Concert de Vienne, 13 février 1949
Certains voient en Pfitzner l’ultime maillon de la chaîne musicale remontant jusqu’à Bach. Lui-même, contempteur de l’évolution musicale au xxe siècle, se voyait ainsi, ultime rempart contre une barbarie venant de l’étranger — xénophobe absolu — ou de son propre « camp ». L’histoire a retenu l’homme entier, inflexible, acariâtre, bilieux, ennemi de tout et de tous, ayant même réussi à se mettre les nazis à dos… Quelques œuvres subsistent, en tout cas pas cette « Rose du jardin d’amour », son second opéra au livret impossible, à l’écriture musicale incongrue, qui n’a pas dépassé les frontières de son pays, lequel l’a d’ailleurs passablement oublié. Furtwängler, en dirigeant un extrait de cet ouvrage, agit-il par conviction artistique ou par piété quasi-filiale ?

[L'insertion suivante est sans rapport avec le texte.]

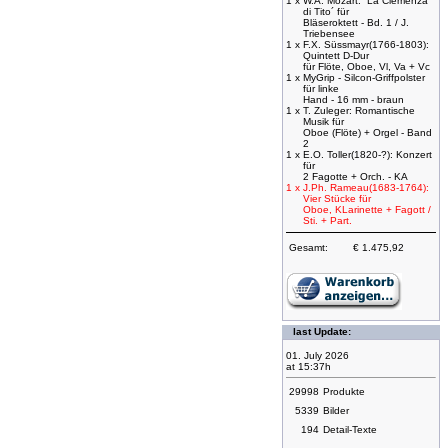
1 x
W.A. Mozart: ´La Clemenza
di Tito´ für
Bläseroktett - Bd. 1 / J.
Triebensee
1 x
F.X. Süssmayr(1766-1803):
Quintett D-Dur
für Flöte, Oboe, Vl, Va + Vc
1 x
MyGrip - Silcon-Griffpolster
für linke
Hand - 16 mm - braun
1 x
T. Zuleger: Romantische
Musik für
Oboe (Flöte) + Orgel - Band
2
1 x
E.O. Toller(1820-?): Konzert
für
2 Fagotte + Orch. - KA
1 x
J.Ph. Rameau(1683-1764):
Vier Stücke für
Oboe, KLarinette + Fagott /
Sti. + Part.
Gesamt:
€ 1.475,92
last Update:
01. July 2026
at 15:37h
29998
Produkte
5339
Bilder
194
Detail-Texte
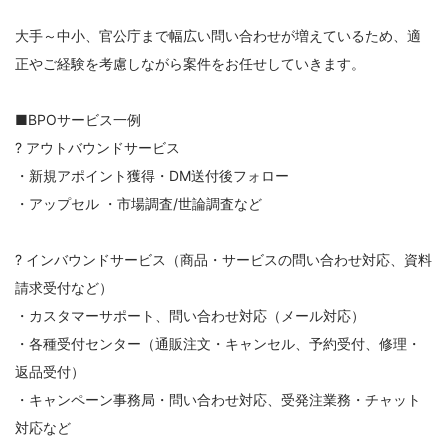
大手～中小、官公庁まで幅広い問い合わせが増えているため、適
正やご経験を考慮しながら案件をお任せしていきます。
■BPOサービス一例
? アウトバウンドサービス
・新規アポイント獲得・DM送付後フォロー
・アップセル ・市場調査/世論調査など
? インバウンドサービス（商品・サービスの問い合わせ対応、資料
請求受付など）
・カスタマーサポート、問い合わせ対応（メール対応）
・各種受付センター（通販注文・キャンセル、予約受付、修理・
返品受付）
・キャンペーン事務局・問い合わせ対応、受発注業務・チャット
対応など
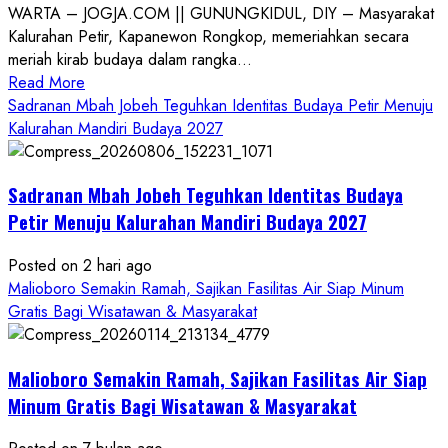
WARTA – JOGJA.COM || GUNUNGKIDUL, DIY – Masyarakat
Kalurahan Petir, Kapanewon Rongkop, memeriahkan secara
meriah kirab budaya dalam rangka...
Read
Read More
more
Sadranan Mbah Jobeh Teguhkan Identitas Budaya Petir Menuju
about
Kalurahan Mandiri Budaya 2027
Bersama
Bupati
Sadranan Mbah Jobeh Teguhkan Identitas Budaya
Gunungkidul
Antusiasme
Petir Menuju Kalurahan Mandiri Budaya 2027
Warga
Warnai
Posted on 2 hari ago
Kirab
Malioboro Semakin Ramah, Sajikan Fasilitas Air Siap Minum
Budaya
Gratis Bagi Wisatawan & Masyarakat
Sadranan
Mbah
Malioboro Semakin Ramah, Sajikan Fasilitas Air Siap
Jobeh
yang
Minum Gratis Bagi Wisatawan & Masyarakat
Kini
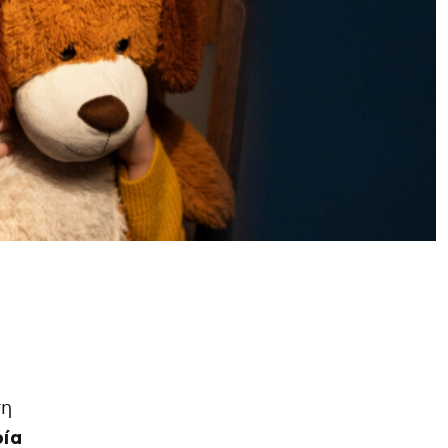
ση
ρία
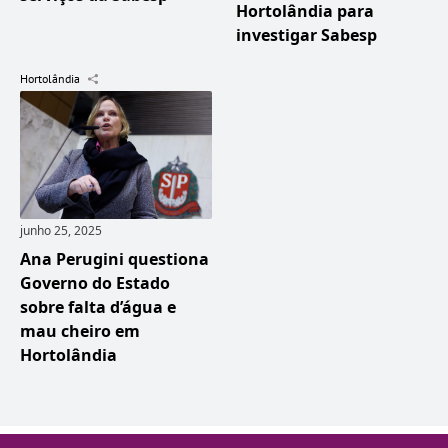
Hortolândia para
investigar Sabesp
Hortolândia
junho 25, 2025
Ana Perugini questiona
Governo do Estado
sobre falta d’água e
mau cheiro em
Hortolândia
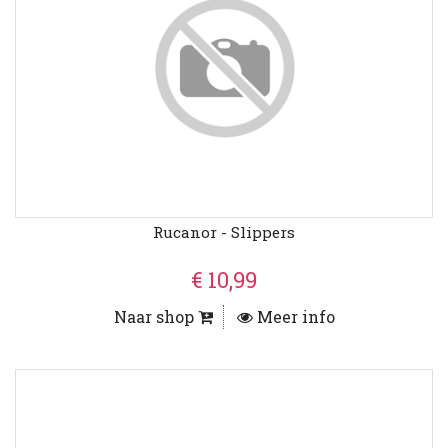
Rucanor - Slippers
€ 10,99
Naar shop
Meer info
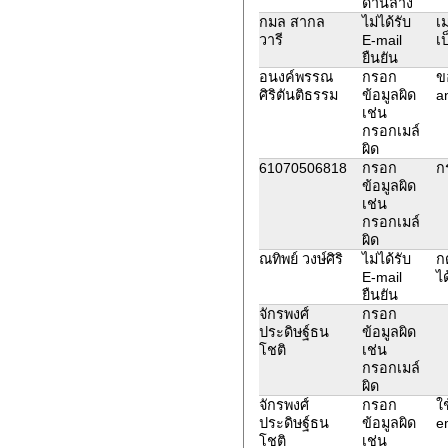
ด้านล่าง
กมล สากล
ไม่ได้รับ
เม
วารี
E-mail
เ
ยืนยัน
อนงค์พรรณ
กรอก
ข
ศิริตันติธรรม
ข้อมูลผิด
a
เช่น
กรอกเมล์
ผิด
61070506818
กรอก
ก
ข้อมูลผิด
เช่น
กรอกเมล์
ผิด
ณทิพย์ วงษ์ศิริ
ไม่ได้รับ
ก
E-mail
ได
ยืนยัน
จักรพงศ์
กรอก
ประดิษฐ์ธน
ข้อมูลผิด
โชติ
เช่น
กรอกเมล์
ผิด
จักรพงศ์
กรอก
ใ
ประดิษฐ์ธน
ข้อมูลผิด
e
โชติ
เช่น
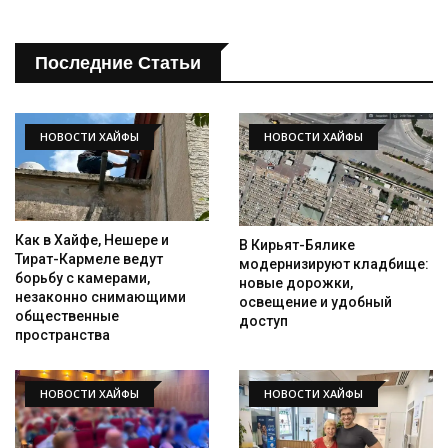
Последние Статьи
НОВОСТИ ХАЙФЫ
НОВОСТИ ХАЙФЫ
Искать
Как в Хайфе, Нешере и
В Кирьят-Бялике
Тират-Кармеле ведут
модернизируют кладбище:
борьбу с камерами,
новые дорожки,
незаконно снимающими
освещение и удобный
общественные
доступ
пространства
НОВОСТИ ХАЙФЫ
НОВОСТИ ХАЙФЫ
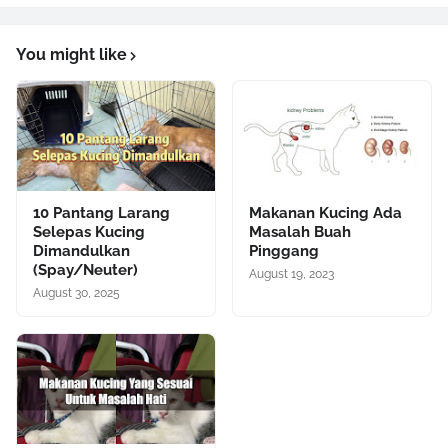
You might like
10 Pantang Larang
Makanan Kucing Ada
Selepas Kucing
Masalah Buah
Dimandulkan
Pinggang
(Spay/Neuter)
August 19, 2023
August 30, 2025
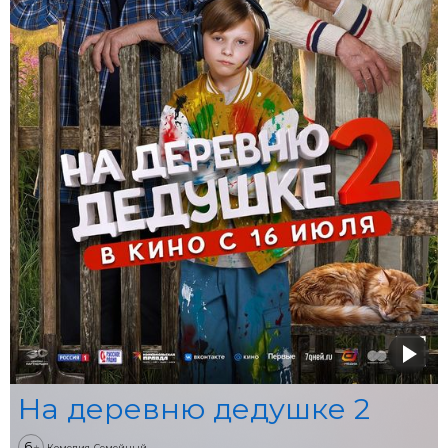
На деревню дедушке 2
6
+
Комедия, Семейный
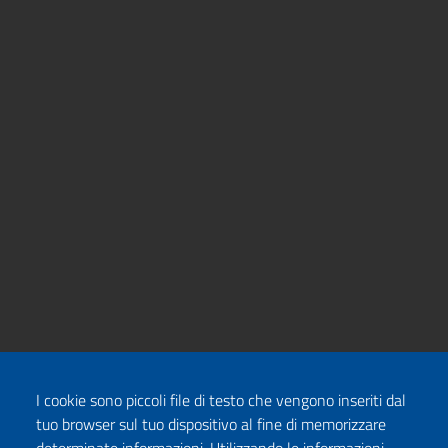
I cookie sono piccoli file di testo che vengono inseriti dal
tuo browser sul tuo dispositivo al fine di memorizzare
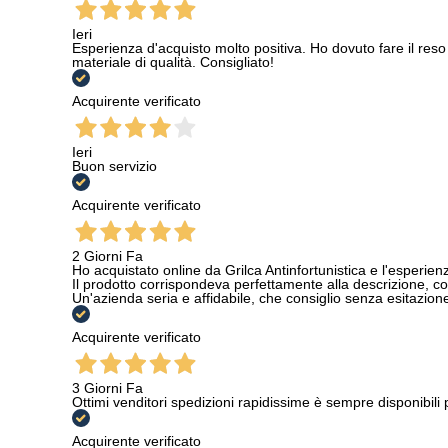
Ieri
Esperienza d'acquisto molto positiva. Ho dovuto fare il reso 
materiale di qualità. Consigliato!
Acquirente verificato
Ieri
Buon servizio
Acquirente verificato
2 Giorni Fa
Ho acquistato online da Grilca Antinfortunistica e l'esperienza
Il prodotto corrispondeva perfettamente alla descrizione, con
Un'azienda seria e affidabile, che consiglio senza esitazione a
Acquirente verificato
3 Giorni Fa
Ottimi venditori spedizioni rapidissime è sempre disponibili
Acquirente verificato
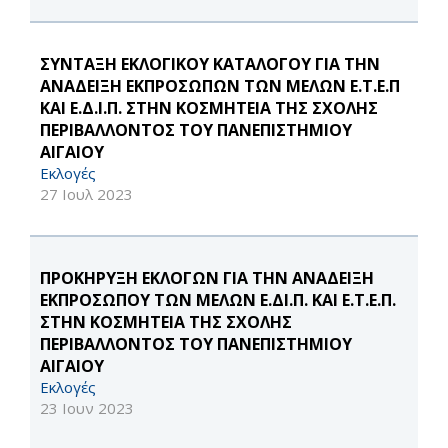
ΣΥΝΤΑΞΗ ΕΚΛΟΓΙΚΟΥ ΚΑΤΑΛΟΓΟΥ ΓΙΑ ΤΗΝ
ΑΝΑΔΕΙΞΗ ΕΚΠΡΟΣΩΠΩΝ ΤΩΝ ΜΕΛΩΝ Ε.Τ.Ε.Π
ΚΑΙ Ε.Δ.Ι.Π. ΣΤΗΝ ΚΟΣΜΗΤΕΙΑ ΤΗΣ ΣΧΟΛΗΣ
ΠΕΡΙΒΑΛΛΟΝΤΟΣ ΤΟΥ ΠΑΝΕΠΙΣΤΗΜΙΟΥ
ΑΙΓΑΙΟΥ
Εκλογές
27 Ιουλ 2023
ΠΡΟΚΗΡΥΞΗ ΕΚΛΟΓΩΝ ΓΙΑ ΤΗΝ ΑΝΑΔΕΙΞΗ
ΕΚΠΡΟΣΩΠΟΥ ΤΩΝ ΜΕΛΩΝ Ε.ΔΙ.Π. ΚΑΙ Ε.Τ.Ε.Π.
ΣΤΗΝ ΚΟΣΜΗΤΕΙΑ ΤΗΣ ΣΧΟΛΗΣ
ΠΕΡΙΒΑΛΛΟΝΤΟΣ ΤΟΥ ΠΑΝΕΠΙΣΤΗΜΙΟΥ
ΑΙΓΑΙΟΥ
Εκλογές
23 Ιουν 2023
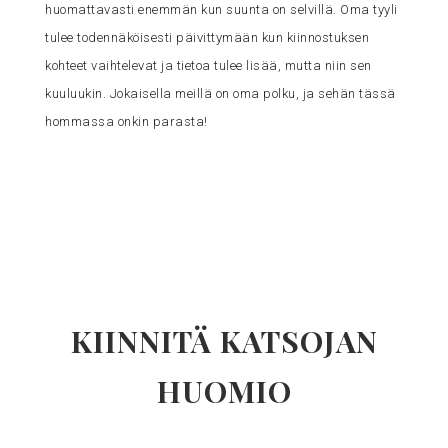
huomattavasti enemmän kun suunta on selvillä. Oma tyyli
tulee todennäköisesti päivittymään kun kiinnostuksen
kohteet vaihtelevat ja tietoa tulee lisää, mutta niin sen
kuuluukin. Jokaisella meillä on oma polku, ja sehän tässä
hommassa onkin parasta!
KIINNITÄ KATSOJAN
HUOMIO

En revanche, c’est bien par passion qu’il dirige la Cinquième de Bruckner, surtout depuis que l’édition Haas a révélé la véritable dimension de l’ouvrage, et notamment du Final. À ce propos, relevons dans le commentaire du programme une sorte de « fable » qui avait encore cours à l’époque. Dans la nomenclature de l’orchestre, le commentateur y ajoute le doublement des cuivres pour le Finale, doublement nullement prévu à l’origine, mais que la plupart des chefs ont adopté. À l’époque, ces supplémentaires étaient souvent placés plus haut, sur la tribune de l’orgue, et l’on faisait alors référence aux douze apôtres… Furtwängler suivit-il cette mode ? pas impossible, puisque dans un courrier, justement au Philarmonique de Vienne, il demande à ce que ces cuivres supplémentaires soient placés « dans » l’orchestre. En fait, il convient d’oublier cet aspect romantique : si l’on double les cuivres, c’est qu’ils sont tellement sollicités que les instrumentistes parviennent les lèvres trop fatiguées pour le Final et notamment son gigantesque choral conclusif.